Mas existe apenas educação sem discussão sobre 
valores? Para um educador, é possível uma existência, e 
uma prática, sem exame? Educar é passar da perspectiva 
individual à coletiva: é ter que tomar partido, é ter que 
lidar contra as falácias da «bela unidade» não apenas 
interiormente, mas publicamente. 
É possível a educação sem a ética? Toda a herança da 
modernidade, todo o testemunho da atualidade parecem 
conspirar para esta certeza. E, no entanto, «A vida sem 
exame não vale a pena ser vivida».Vale a pena escrever 
uma tese, ainda. Para falar do exame. Para falar da 
filosofia e da educação. 
(Lílian do Valle, Introdução a Enigmas da educação. Belo 
Horizonte, Autêntica, 2000.) 
 
 
NOTAS 
 
i Platão, Apologia de Sócrates. Pará de Minas: Virtual Books online, 
M&M Editores, 2000. Versão eletrônica: Acrópolis 
(http://www.revistaliteraria.com.br/plataoapologia.pdf) 
 
 
ii Referência à geração de filósofos que participou ativamente dos 
movimentos de revolta que uniram estudantes e operários em Paris, em 
maio de 1968. Para mais detalhes sobre o assunto, ver 
http://www.scielo.br/scielo.php?script=sci_issuetoc&pid=0103-
207019980002&lng=pt&nrm=iso 
iii Referência a Heráclito, que teria afirmado que «ninguém entra duas 
vezes no mesmo rio» (cf. Platão, Crátilo, 402 a) e a Gilles Deleuze (que 
dedicou à questão um livro: Diferença e repetição. São Paulo: Graal, 
2009) 
iv «M.I.Finley relembra o estranho processo através do qual a palavra 
stásis, que, etimologicamente, não designa mais do que uma «posição» 
política, carrega-se de conotações pejorativas, ao ponto de tomar o 
sentido de «sedição». Acreditamos, como o autor, que a explicação para 
este fenômeno não deve ser buscada na filologia, mas na própria 
sociedade grega, que se recusa a admitir que a escolha política possa, 
legitimamente, depender de considerações ou de interesses de classe, 
atribuindo ao Estado objetivos intemporais e universais. Seria necessário, 
inclusive, ir mais longe, e reconhecer que tal atitude não é adotada 
apenas por escritores hostis à democracia: na medida em que ignoram 
instituições tão contestadas como a mistoforia ou o sorteio, em que 
instalam a polis na eternidade de uma imagem estereotipada…, ou que 
fazem de Atenas uma physis que nada, nem mesmo a instituição do 
político, poderia atingir, também os oradores oficiais contribuem para 
transformar a democracia em uma bela totalidade harmoniosa.
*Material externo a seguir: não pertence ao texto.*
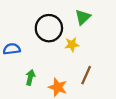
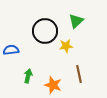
brown line: (86, 75) -> (79, 74), turned -36

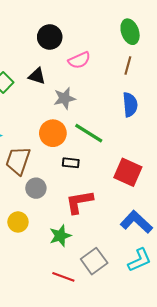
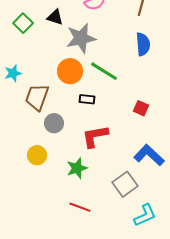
gray star: (64, 98) -> (81, 38), size x1.4
red square: (128, 172) -> (141, 108), size x0.6
cyan L-shape: (140, 260) -> (145, 215), moved
gray square: (94, 261) -> (125, 184), moved

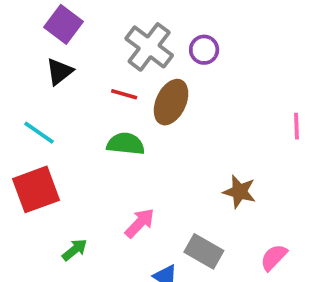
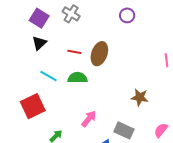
gray cross: (149, 47) -> (71, 14), moved, size x0.7
purple circle: (204, 50) -> (127, 15), moved
cyan line: (39, 133) -> (49, 76), moved

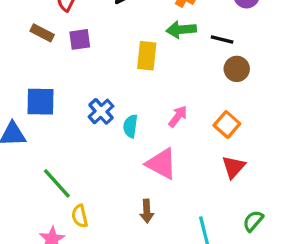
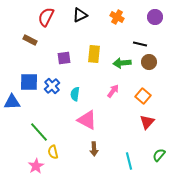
green arrow: (181, 30) -> (122, 63), moved
purple square: (80, 39) -> (64, 58), moved
blue cross: (101, 111) -> (52, 86), moved
cyan semicircle: (130, 126) -> (75, 94), moved
pink triangle: (162, 164) -> (87, 120), moved

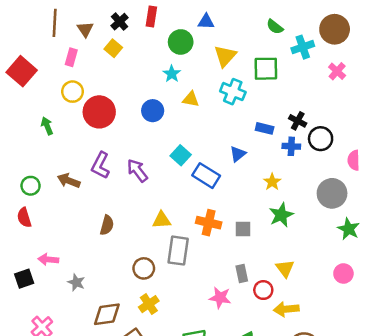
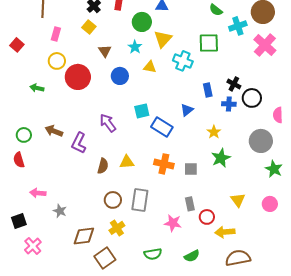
brown triangle: (85, 29) -> (105, 51), moved
yellow triangle: (225, 56) -> (163, 39), moved
red square: (22, 71) -> (17, 45), size x0.6
pink cross: (337, 71) -> (265, 45), size x1.6
green arrow: (47, 126) -> (37, 88), turned -56
blue rectangle: (265, 128) -> (208, 90), turned 64
cyan square: (181, 155) -> (142, 111), turned 35
purple L-shape: (100, 165) -> (79, 143), moved
brown semicircle: (107, 225) -> (103, 166), moved
gray rectangle: (178, 251) -> (140, 200), moved
yellow triangle: (285, 268) -> (238, 200), moved
black square: (24, 279) -> (19, 221), moved

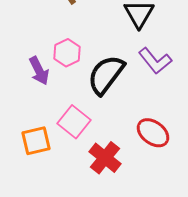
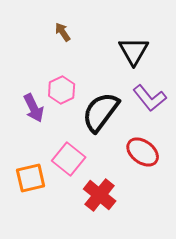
red ellipse: (153, 133) -> (143, 152), moved

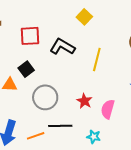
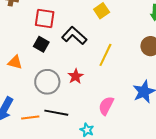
black square: (26, 69) -> (41, 44), moved, turned -35
red star: (84, 101) -> (76, 76), moved

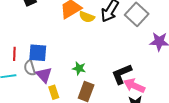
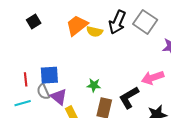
black L-shape: (122, 74) -> (129, 97), moved
pink arrow: (134, 86) -> (153, 78), moved, turned -35

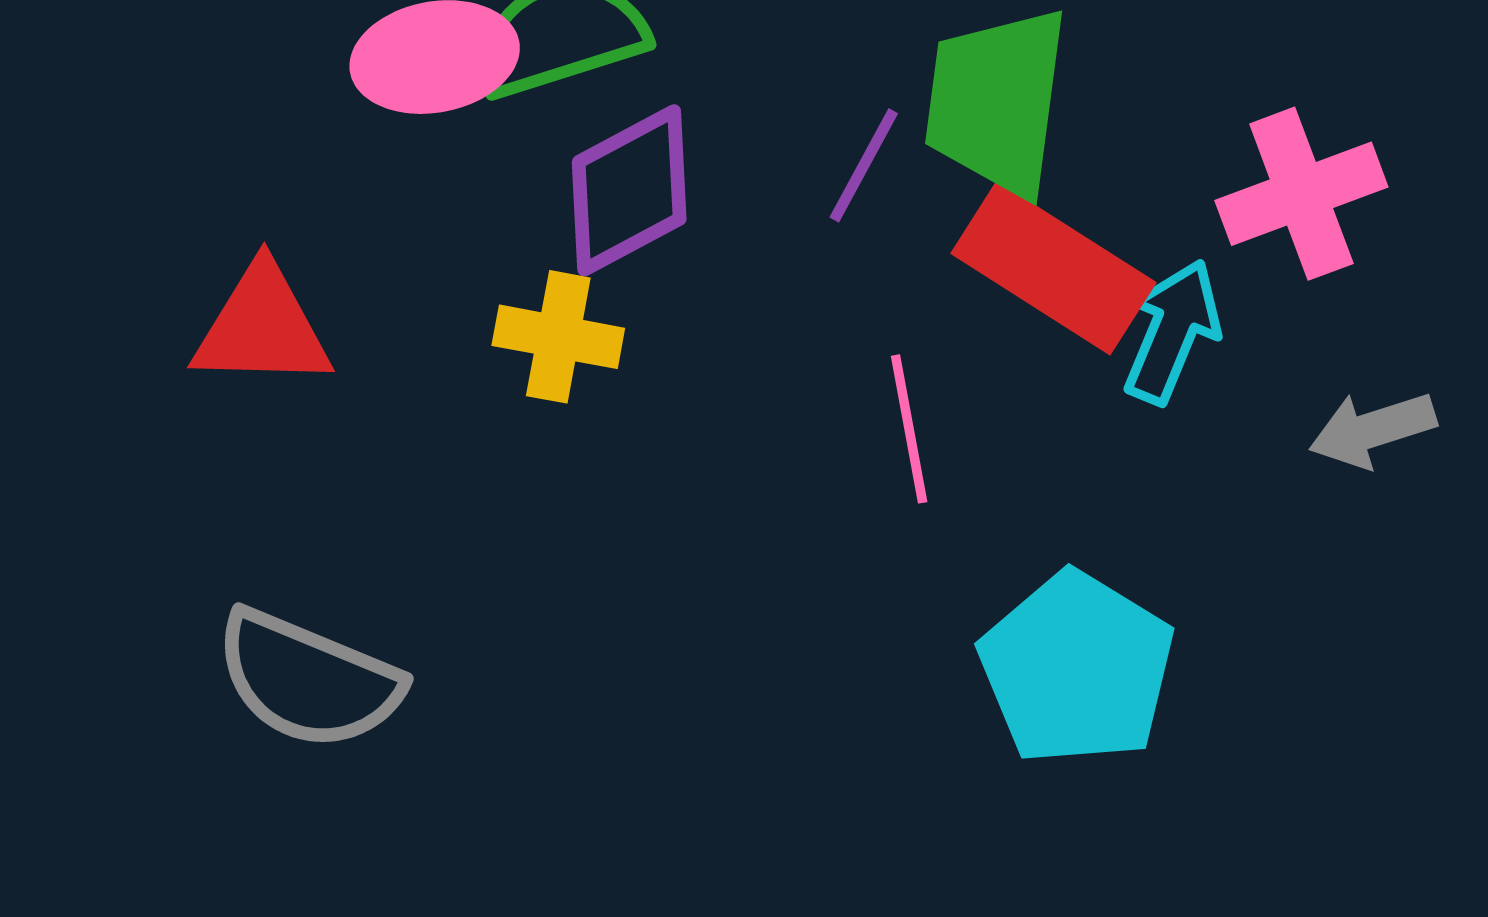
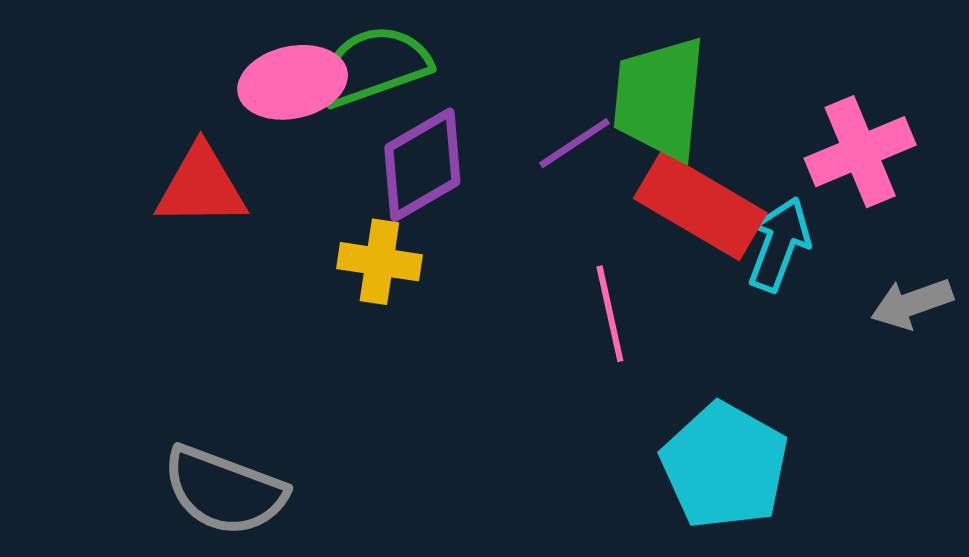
purple line: (864, 165) -> (574, 143), turned 30
red triangle: (262, 327) -> (201, 186), moved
Uma 
representação de Atenas que não deixa de ser compósita – razão pela 
qual se expõe às ironias de Platão – mas que pretende, primordialmente, 
transmitir segurança: sob esta perspectiva, a stásis é um mal, o mal 
absoluto. E, no entanto, no início do século IV, autores como Lísias e 
Platão bem consagram um desenvolvimento de seus épitaphioi às lutas 
civis de fins do século precedente; sem dúvida, era-lhes tão difícil ignorá-
las quanto, para a democracia restaurada, esquecer inteiramente que, um 
dia, a polis estivera dividida em dois. Exaltar a unidade da polis sem 
 
 
calar as dissensões intestinas: tarefa paradoxal,que coloca em jogo todos 
as artimanhas da eloquência oficial… Ao imaginar uma outra Atenas, 
uma Atenas não democrática, ou ao criticar a Atenas real, os escritores 
conservadores não têm dificuldades em tratar da stásis: basta imputar 
toda responsabilidade à democracia, ou a seus chefes… – o que, 
frequentemente, resulta no mesmo.» (Nicole Loraux, A Invenção de 
Atenas. Rio de Janeiro: 34, 1994, p. 58).